Cap sur la réduction des dettes et des déficits. Et cette fois-ci, le bâton sera de rigueur. Il y a eu la méthode « douce », à la manière Maastricht. Aux termes de ce traité, les Etats s'étaient fixé des seuils impératifs : pas de déficit supérieur à 3 % du PIB et une dette ne devant pas excéder 60 %. Mais ces règles vertueuses ont volé en éclat, le « couple » franco-allemand donnant même le mauvais exemple. Sur les 17 pays de la zone euro, 14 sont en déficit excessif (seuls le Luxembourg, la Finlande et l'Estonie sont épargnés). Devant ce constat d'échec, les institutions européennes passent donc à la méthode plus « dure ». Un ensemble de six textes contraignants, le « six pack », est entré en vigueur le 13 décembre.

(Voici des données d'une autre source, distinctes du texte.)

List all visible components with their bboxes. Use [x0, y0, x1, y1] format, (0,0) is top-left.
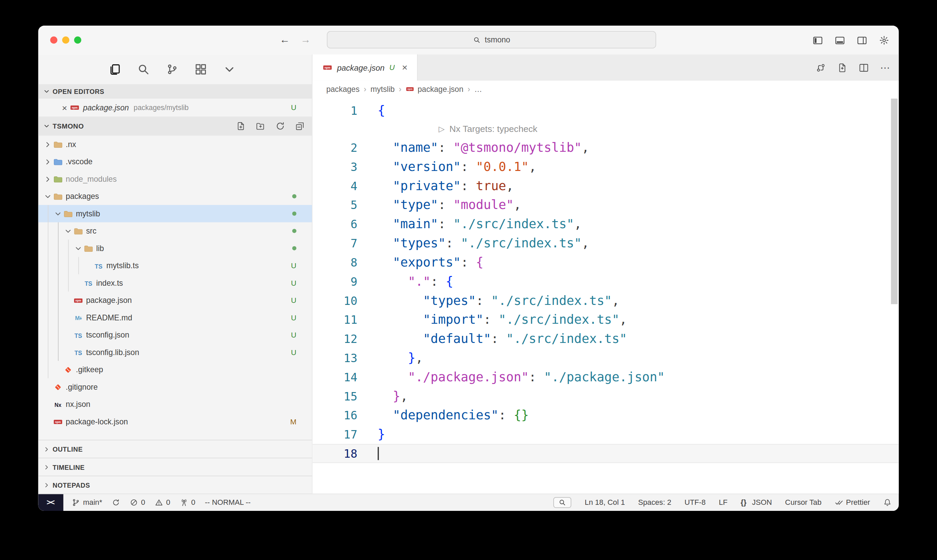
token: "./src/index.ts" — [506, 331, 627, 346]
collapse-all-icon[interactable] — [295, 121, 305, 131]
status-right: Ln 18, Col 1Spaces: 2UTF-8LF{}JSONCursor… — [554, 494, 899, 511]
compare-changes-icon[interactable] — [816, 63, 826, 73]
tree-item-packages[interactable]: packages — [38, 188, 312, 205]
chevron-down-icon[interactable] — [43, 191, 52, 201]
split-editor-icon[interactable] — [859, 63, 869, 73]
chevron-right-icon[interactable] — [43, 174, 52, 184]
section-header-notepads[interactable]: NOTEPADS — [38, 475, 312, 493]
status-sync[interactable] — [112, 498, 120, 507]
code-line: 1{ — [313, 101, 899, 120]
forward-button[interactable]: → — [300, 34, 311, 46]
svg-text:TS: TS — [74, 332, 82, 339]
more-actions-icon[interactable]: ⋯ — [880, 63, 890, 73]
line-content: "name": "@tsmono/mytslib", — [357, 138, 589, 157]
status-errors[interactable]: 0 — [129, 498, 145, 507]
status-encoding[interactable]: UTF-8 — [685, 498, 706, 507]
extensions-icon[interactable] — [195, 63, 207, 75]
breadcrumb-item[interactable]: npmpackage.json — [406, 85, 463, 94]
scrollbar[interactable] — [891, 98, 898, 304]
status-vim-mode[interactable]: -- NORMAL -- — [205, 498, 251, 507]
back-button[interactable]: ← — [280, 34, 290, 46]
breadcrumb-item[interactable]: … — [474, 85, 482, 94]
code-line: 15 }, — [313, 387, 899, 406]
section-header-outline[interactable]: OUTLINE — [38, 440, 312, 458]
tab-package-json[interactable]: npm package.json U × — [313, 54, 418, 81]
status-language-mode[interactable]: {}JSON — [741, 498, 772, 507]
tree-item-label: tsconfig.json — [86, 331, 129, 340]
source-control-icon[interactable] — [166, 63, 178, 75]
tree-item-label: .gitkeep — [76, 365, 103, 374]
tree-item-.gitkeep[interactable]: .gitkeep — [38, 361, 312, 378]
minimize-window-button[interactable] — [62, 36, 69, 43]
breadcrumb-item[interactable]: packages — [326, 85, 360, 94]
status-indentation[interactable]: Spaces: 2 — [638, 498, 671, 507]
indent-guide — [68, 240, 69, 291]
close-icon[interactable]: × — [60, 102, 69, 112]
open-changes-icon[interactable] — [837, 63, 847, 73]
line-content: "main": "./src/index.ts", — [357, 214, 582, 234]
layout-sidebar-left-icon[interactable] — [813, 35, 823, 45]
layout-panel-bottom-icon[interactable] — [835, 35, 845, 45]
tree-item-node_modules[interactable]: node_modules — [38, 170, 312, 188]
tree-item-mytslib[interactable]: mytslib — [38, 205, 312, 222]
tree-item-nx.json[interactable]: Nxnx.json — [38, 395, 312, 412]
new-folder-icon[interactable] — [256, 121, 265, 131]
tree-item-.nx[interactable]: .nx — [38, 135, 312, 153]
open-editors-header[interactable]: OPEN EDITORS — [38, 84, 312, 98]
tree-item-index.ts[interactable]: TSindex.tsU — [38, 274, 312, 291]
tree-item-README.md[interactable]: MREADME.mdU — [38, 309, 312, 326]
status-warnings[interactable]: 0 — [155, 498, 170, 507]
tree-item-mytslib.ts[interactable]: TSmytslib.tsU — [38, 257, 312, 274]
git-status-badge: U — [291, 296, 297, 305]
new-file-icon[interactable] — [236, 121, 245, 131]
open-editor-item[interactable]: ×npmpackage.jsonpackages/mytslibU — [38, 98, 312, 117]
tree-item-label: README.md — [86, 313, 132, 322]
close-window-button[interactable] — [50, 36, 57, 43]
warning-icon — [155, 498, 163, 507]
zoom-window-button[interactable] — [74, 36, 81, 43]
command-center-search[interactable]: tsmono — [327, 31, 656, 48]
tree-item-package-lock.json[interactable]: npmpackage-lock.jsonM — [38, 413, 312, 430]
tree-item-tsconfig.lib.json[interactable]: TStsconfig.lib.jsonU — [38, 344, 312, 361]
status-notifications[interactable] — [883, 498, 892, 507]
settings-gear-icon[interactable] — [879, 35, 889, 45]
tree-item-tsconfig.json[interactable]: TStsconfig.jsonU — [38, 326, 312, 343]
chevron-down-icon[interactable] — [73, 244, 83, 253]
status-label: JSON — [752, 498, 772, 507]
status-cursor-position[interactable]: Ln 18, Col 1 — [585, 498, 625, 507]
status-formatter[interactable]: Prettier — [835, 498, 870, 507]
more-views-icon[interactable] — [223, 63, 235, 75]
close-tab-icon[interactable]: × — [402, 62, 408, 73]
explorer-icon[interactable] — [109, 63, 121, 75]
chevron-right-icon[interactable] — [43, 140, 52, 149]
line-content: "types": "./src/index.ts", — [357, 234, 589, 253]
status-zoom-indicator[interactable] — [554, 497, 571, 508]
chevron-right-icon[interactable] — [43, 157, 52, 166]
status-remote-indicator[interactable]: >< — [38, 494, 64, 511]
code-editor[interactable]: 1{▷Nx Targets: typecheck2 "name": "@tsmo… — [313, 97, 899, 493]
explorer-header[interactable]: TSMONO — [38, 117, 312, 135]
tree-item-.gitignore[interactable]: .gitignore — [38, 378, 312, 395]
chevron-down-icon[interactable] — [53, 209, 63, 218]
chevron-down-icon[interactable] — [63, 226, 73, 235]
branch-icon — [72, 498, 80, 507]
status-branch[interactable]: main* — [72, 498, 102, 507]
status-eol[interactable]: LF — [719, 498, 728, 507]
codelens[interactable]: ▷Nx Targets: typecheck — [357, 120, 537, 138]
tree-item-package.json[interactable]: npmpackage.jsonU — [38, 291, 312, 309]
tree-item-.vscode[interactable]: .vscode — [38, 153, 312, 170]
status-ports[interactable]: 0 — [180, 498, 195, 507]
refresh-icon[interactable] — [275, 121, 285, 131]
search-icon[interactable] — [137, 63, 149, 75]
tree-item-src[interactable]: src — [38, 222, 312, 239]
code-line: 12 "default": "./src/index.ts" — [313, 329, 899, 348]
section-header-timeline[interactable]: TIMELINE — [38, 458, 312, 475]
tree-item-lib[interactable]: lib — [38, 240, 312, 257]
tree-item-label: src — [86, 226, 97, 235]
status-cursor-tab[interactable]: Cursor Tab — [785, 498, 822, 507]
token: "./src/index.ts" — [491, 294, 612, 308]
token — [378, 255, 393, 269]
workbench: OPEN EDITORS ×npmpackage.jsonpackages/my… — [38, 54, 899, 494]
layout-sidebar-right-icon[interactable] — [857, 35, 867, 45]
breadcrumb-item[interactable]: mytslib — [371, 85, 395, 94]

Avec ce nouveau paquet législatif, surveillance et discipline budgétaires sont les maîtres mots. Des sanctions financières plus automatiques et moins soumises aux jeux d'influences politiques sont prévues pour les Etats qui ne se conforment pas aux recommandations. Pour s'y opposer, les ministres du Conseil devront voter à la majorité qualifiée. Sinon, elles seront considérées comme adoptées.
C'est la menace qui plane par exemple sur la Belgique. La Commission estime que son projet budgétaire ne permettra pas de réduire son déficit excessif. Elle a donc reçu un avertissement en novembre et doit présenter un nouveau projet avant mi-décembre, sous peine d'une amende qui s'élèvera à 0,2 % du PIB. Quatre autres pays sont dans le collimateur de la Commission : Malte, Chypre, la Pologne et la Hongrie. Dans le cas des deux derniers la sanction financière ne s'appliquera pas, car ils ne sont pas encore membres de l'eurozone.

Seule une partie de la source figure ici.